* _Task_
Transcribe exactly the lines from the one containing "Duyên - Vũ Linh, Tài" through the end of the entries, including both the first and the last, and nothing else.

(Supplied material)

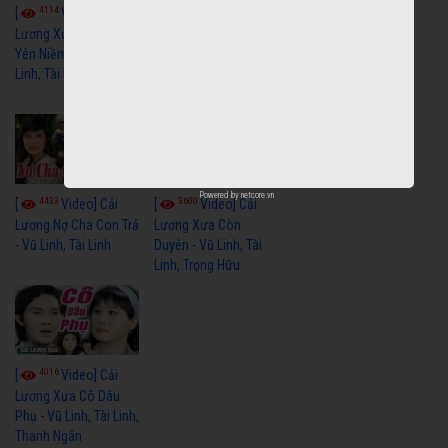
4114
3966
[
Video] Cải
[
Video] Cải
Lương Xưa Hãy Ngủ
Lương Xưa Đi Biển -
Yên Niềm Đau - Vũ
Vũ Linh, Phương Hồng
Linh, Tài Linh
Thủy, Hương Lan,
Thanh Hằng
Powered by
netcore.vn
4433
3600
[
Video] Cải
[
Video] Cải
Lương Nợ Cha Con Trả
Lương Xưa Còn
- Vũ Linh, Tài Linh
Duyên - Vũ Linh, Tài
Linh, Trọng Hữu
4016
[
Video] Cải
Lương Xưa Cô Dâu
Phụ - Vũ Linh, Tài Linh,
Thanh Ngân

(End Supplied material)

* _Exercise answer_
Duyên - Vũ Linh, Tài
Linh, Trọng Hữu
4016
[
Video] Cải
Lương Xưa Cô Dâu
Phụ - Vũ Linh, Tài Linh,
Thanh Ngân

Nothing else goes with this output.